First impressions of Openmoko Neo FreeRunner
Recently I bought a defected FreeRunner from eBay, the articles description just said, that it had stopped starting up some days ago. I wouldn't have bought it, if it wouldn't have been quite cheap: I won the auction and had to pay ~53 euros including shipping—I had seen another defected FreeRunner with a similar defect priced far higher after all.
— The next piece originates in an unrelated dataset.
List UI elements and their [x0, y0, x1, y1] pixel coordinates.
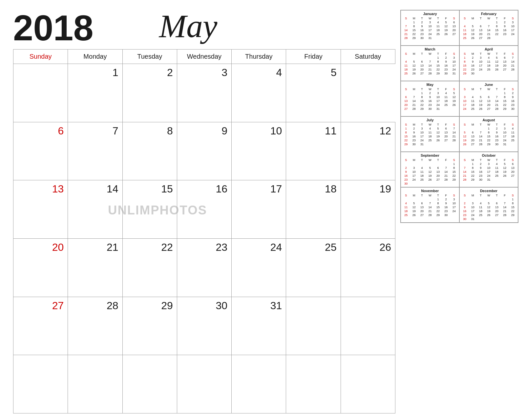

I was (of course) excited to get it. When it arrived one day after my G1, I had to take it out of its box immediately. Turned out that it really didn't start. So I connected it to the wall charger, in order to charge the battery. Didn't start, still. Finally, I wired one of my Motorola batteries to it, and guess what: I got a weird looking image on the screen.
So I thought: Maybe something happened while flashing the device and flashing failed. I asked for help at #openmoko on freenode, and i was told to try to enter the NOR boot loader. So I pressed and held the AUX button before the power button, but: From that what I saw on the screen, i had to consider, that even the NOR flash boot loader was broken and a debug board necessary.
The next morning I decided to open the upper part of the FreeRunner, just to have a look at the JTAG connector. And what did I see? The AUX button was broken. Well, actually it still is, as I don't have a soldering iron—but i will have one pretty soon.
Last night I've then been playing with my FreeRunner, had a look at an older version of Qtopia/Qt Extended (which was actually installed on flash), played with SHR unstable, FSO stable and Android (one build from panicking, and now the koolu beta3).
I will write more about my experiences with these distributions soon—currently I don't have the time to do so.
(The real reason for this post is to show my happiness that I was able to find the (and maybe solve) problem.)